The title and theme of No Country for Old Men is a reflection of the nostalgia many people tend to have about what they prefer to remember as more innocent and less violent times. In Chapter XI, when the sheriff visits Moss’s father, the two old timers reflect on the times in which they have lived and, in so doing, reaffirm for the reader that the premise represented by the title of the book is wrong. In the end of the story, Sheriff Bell laments that the elimination of civil discourse – “Any time you quit hearin Sir and Mam the end is pretty much in sight” – means the times have changed for the worse. The sheriff is, of course, the “old man” to which the title refers, but his reflections about changing times are wrong. He visits Moss’s father because it’s something he feels he needs to do to be able to put the case behind him, but also because it’s just the right thing to do – discussing with Moss’s father face-to-face the death of Llewelyn is simply good manners. It is during their conversation, however, that Sheriff Bell’s resignation regarding his ability to continue to fit into the modern world similarly rings hollow. If Bell believes the times have changed for the worse, with people running around with green hair and bones in their noses, Moss’s father reminds him that the country was never exactly perfect in the first place:
“People will tell you it was Vietnam brought this country to its knees. But I never believed that. It was already in bad shape. Vietnam was just the icin on the cake. We didnt have nothin to give to em to take over there. If we'd sent em without rifles I dont know as they'd of been all that much worse off. You cant go to war like that.
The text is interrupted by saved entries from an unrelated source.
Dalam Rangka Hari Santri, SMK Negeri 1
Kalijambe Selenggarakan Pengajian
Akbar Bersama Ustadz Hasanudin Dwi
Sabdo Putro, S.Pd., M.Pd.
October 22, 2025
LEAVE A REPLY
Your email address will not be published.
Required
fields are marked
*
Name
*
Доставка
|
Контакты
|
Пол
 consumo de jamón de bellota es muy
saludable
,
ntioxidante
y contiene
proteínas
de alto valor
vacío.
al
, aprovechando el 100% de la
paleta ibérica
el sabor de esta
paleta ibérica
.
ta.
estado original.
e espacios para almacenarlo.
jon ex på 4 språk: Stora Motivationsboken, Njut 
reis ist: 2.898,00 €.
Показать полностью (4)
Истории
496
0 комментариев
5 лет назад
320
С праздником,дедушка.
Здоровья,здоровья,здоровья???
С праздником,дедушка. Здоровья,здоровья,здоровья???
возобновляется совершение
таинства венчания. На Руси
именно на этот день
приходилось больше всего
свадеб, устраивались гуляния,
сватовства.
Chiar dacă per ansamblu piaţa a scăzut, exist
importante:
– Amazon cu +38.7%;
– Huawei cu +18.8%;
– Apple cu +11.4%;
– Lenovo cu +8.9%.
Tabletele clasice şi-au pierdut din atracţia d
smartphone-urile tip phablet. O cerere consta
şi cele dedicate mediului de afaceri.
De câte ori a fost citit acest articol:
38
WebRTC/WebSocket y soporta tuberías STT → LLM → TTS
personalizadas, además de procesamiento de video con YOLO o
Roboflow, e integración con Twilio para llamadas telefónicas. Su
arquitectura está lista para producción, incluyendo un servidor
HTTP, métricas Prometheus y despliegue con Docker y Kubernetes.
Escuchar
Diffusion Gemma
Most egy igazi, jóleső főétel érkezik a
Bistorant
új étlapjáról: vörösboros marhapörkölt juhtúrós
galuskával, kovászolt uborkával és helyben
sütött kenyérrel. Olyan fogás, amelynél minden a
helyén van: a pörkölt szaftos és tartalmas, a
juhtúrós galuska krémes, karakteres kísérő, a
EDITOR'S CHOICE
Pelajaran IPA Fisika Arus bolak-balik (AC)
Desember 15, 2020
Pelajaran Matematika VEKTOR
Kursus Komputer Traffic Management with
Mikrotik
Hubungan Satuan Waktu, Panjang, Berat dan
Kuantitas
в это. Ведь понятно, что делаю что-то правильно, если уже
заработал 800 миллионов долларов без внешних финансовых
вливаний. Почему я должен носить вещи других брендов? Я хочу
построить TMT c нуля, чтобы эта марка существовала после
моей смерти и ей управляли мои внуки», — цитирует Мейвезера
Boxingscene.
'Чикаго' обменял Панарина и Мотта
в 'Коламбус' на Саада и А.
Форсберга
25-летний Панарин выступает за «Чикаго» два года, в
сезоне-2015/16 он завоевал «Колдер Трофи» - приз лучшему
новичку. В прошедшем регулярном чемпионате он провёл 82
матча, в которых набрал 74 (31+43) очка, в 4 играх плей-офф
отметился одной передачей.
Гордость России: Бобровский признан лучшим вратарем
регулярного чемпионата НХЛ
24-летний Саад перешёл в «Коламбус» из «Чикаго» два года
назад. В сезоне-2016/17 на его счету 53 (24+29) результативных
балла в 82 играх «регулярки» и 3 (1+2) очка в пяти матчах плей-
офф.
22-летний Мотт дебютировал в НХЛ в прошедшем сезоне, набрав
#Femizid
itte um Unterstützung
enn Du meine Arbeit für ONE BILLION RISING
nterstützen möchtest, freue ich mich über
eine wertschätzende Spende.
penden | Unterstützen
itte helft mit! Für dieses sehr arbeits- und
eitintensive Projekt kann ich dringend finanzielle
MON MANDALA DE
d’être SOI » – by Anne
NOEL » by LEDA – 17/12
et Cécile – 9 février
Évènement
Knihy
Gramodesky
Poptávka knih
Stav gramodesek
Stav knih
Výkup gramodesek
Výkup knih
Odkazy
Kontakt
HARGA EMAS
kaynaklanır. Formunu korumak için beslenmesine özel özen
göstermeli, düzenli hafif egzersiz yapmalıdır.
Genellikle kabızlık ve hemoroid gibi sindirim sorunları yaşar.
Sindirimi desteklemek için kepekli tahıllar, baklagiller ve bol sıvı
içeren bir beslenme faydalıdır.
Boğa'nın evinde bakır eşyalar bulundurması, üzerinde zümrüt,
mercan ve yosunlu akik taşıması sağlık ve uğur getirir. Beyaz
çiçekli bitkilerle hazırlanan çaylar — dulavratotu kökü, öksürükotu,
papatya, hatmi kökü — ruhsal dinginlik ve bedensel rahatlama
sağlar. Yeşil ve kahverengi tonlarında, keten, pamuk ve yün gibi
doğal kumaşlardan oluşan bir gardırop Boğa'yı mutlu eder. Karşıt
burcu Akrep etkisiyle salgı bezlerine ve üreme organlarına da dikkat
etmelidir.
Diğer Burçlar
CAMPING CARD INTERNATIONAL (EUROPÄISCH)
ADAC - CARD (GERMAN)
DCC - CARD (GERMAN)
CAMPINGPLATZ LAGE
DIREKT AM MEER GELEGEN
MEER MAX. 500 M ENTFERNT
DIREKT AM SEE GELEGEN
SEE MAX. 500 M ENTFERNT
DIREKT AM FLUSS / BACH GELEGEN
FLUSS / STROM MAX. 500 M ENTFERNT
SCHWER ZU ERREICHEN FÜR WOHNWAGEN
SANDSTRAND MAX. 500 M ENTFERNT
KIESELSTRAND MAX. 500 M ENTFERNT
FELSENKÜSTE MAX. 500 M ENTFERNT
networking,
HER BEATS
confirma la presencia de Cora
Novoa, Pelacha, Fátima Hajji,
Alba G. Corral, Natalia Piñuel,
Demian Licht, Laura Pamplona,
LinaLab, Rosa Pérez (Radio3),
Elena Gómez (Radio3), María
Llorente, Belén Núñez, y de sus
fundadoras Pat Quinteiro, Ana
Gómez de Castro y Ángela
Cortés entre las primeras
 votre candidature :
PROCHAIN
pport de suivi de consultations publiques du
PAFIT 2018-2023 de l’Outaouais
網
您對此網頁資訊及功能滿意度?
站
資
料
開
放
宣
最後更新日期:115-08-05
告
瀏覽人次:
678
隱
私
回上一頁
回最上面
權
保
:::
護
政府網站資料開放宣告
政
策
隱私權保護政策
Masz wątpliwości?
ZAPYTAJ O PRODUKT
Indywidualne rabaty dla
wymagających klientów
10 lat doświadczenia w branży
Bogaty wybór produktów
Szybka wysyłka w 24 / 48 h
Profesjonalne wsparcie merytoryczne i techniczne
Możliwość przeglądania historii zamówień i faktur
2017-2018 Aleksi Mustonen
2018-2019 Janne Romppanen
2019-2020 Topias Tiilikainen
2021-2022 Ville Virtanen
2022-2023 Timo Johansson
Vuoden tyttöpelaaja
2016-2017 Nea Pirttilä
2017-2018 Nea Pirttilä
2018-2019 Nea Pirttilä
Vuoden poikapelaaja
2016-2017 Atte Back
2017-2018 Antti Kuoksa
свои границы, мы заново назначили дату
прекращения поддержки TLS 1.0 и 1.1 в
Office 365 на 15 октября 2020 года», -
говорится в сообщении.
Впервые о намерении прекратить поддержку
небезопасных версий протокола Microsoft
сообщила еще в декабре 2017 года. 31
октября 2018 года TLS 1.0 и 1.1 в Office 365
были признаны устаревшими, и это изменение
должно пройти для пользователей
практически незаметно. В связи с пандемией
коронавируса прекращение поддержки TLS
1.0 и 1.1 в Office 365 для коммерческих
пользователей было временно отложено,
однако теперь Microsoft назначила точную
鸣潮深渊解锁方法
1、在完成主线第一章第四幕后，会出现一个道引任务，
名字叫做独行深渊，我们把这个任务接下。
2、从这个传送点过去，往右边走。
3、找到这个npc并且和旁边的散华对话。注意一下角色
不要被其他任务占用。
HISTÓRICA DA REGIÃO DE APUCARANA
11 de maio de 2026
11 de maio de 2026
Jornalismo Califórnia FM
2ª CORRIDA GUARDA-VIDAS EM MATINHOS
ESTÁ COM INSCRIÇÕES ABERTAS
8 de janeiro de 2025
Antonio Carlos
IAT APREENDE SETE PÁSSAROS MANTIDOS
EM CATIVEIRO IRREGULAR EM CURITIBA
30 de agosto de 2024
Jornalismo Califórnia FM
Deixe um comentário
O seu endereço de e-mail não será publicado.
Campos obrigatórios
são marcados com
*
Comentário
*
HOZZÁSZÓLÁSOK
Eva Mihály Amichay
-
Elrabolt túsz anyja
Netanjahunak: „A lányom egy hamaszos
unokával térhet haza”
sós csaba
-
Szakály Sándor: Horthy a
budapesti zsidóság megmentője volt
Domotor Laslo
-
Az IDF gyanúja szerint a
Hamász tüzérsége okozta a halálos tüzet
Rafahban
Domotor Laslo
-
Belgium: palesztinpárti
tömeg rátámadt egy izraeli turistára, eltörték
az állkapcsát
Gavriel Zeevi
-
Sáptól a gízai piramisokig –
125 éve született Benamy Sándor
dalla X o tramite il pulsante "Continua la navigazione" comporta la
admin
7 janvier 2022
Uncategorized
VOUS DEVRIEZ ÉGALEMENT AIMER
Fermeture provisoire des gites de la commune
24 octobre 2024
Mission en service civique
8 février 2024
You cant go to war without God. I dont know what is goin to happen when the next one comes. I surely dont. And that was pretty much all that was said. I thanked him for his time.”
If this conversation with Moss’s father was intended to provide closure, it probably served its purpose in that the sheriff succeeded in putting a human face on the bearer of bad news.
With respect to the sheriff’s mention of his two dreams, the meaning of the first dream – “I dont remember the first one all that well but it was about meetin him in town somewheres and he give me some money and I think I lost it.” – could (and I emphasize “could,” as only McCarthy, if even him, knows exactly what if any meaning this passage implies) symbolize lost opportunity or wisdom ignored. Bell speaks reverently about his late father. He suggests that the elder Bell was prone to offering words of advice from time-to-time. Sons, however, are prone to ignoring such advice and, only later in life, recall those words of wisdom and finally understand what they mean, but by now it is too late.
The second dream is much more detailed. In this dream, Bell encounters his father on a horse (the father had been a horse-breaker in life and knew horses well) in a mountain pass:
“It was cold and there was snow on the ground and he rode past me and kept on goin. Never said nothin. He just rode on past and he had this blanket wrapped around him and he had his head down and when he rode past I seen he was carryin fire in a horn the way people used to do and I could see the horn from the light inside of it. About the color of the moon. And in the dream I knew that he was goin on ahead and that he was fixin to make afire somewhere out there in all that dark and all that cold and I knew that whenever I lot there he would be there. And then I woke up.”
When Bell retires following a very long career in law enforcement, it is out of recognition that his time is over and that the next milestone in his life is death. He is old, and no longer up to the job of trying to enforce the laws of the state of Texas. This dream, as McCarthy clearly indicates (“. . .I knew that he was goin on ahead and that he was fixin to make a fire somewhere out there in all that dark . . .”) represents the sheriff’s final passage and his acknowledgement that death is near, and that the spirit of his late father awaits, lighting the way to make the son’s passage easier.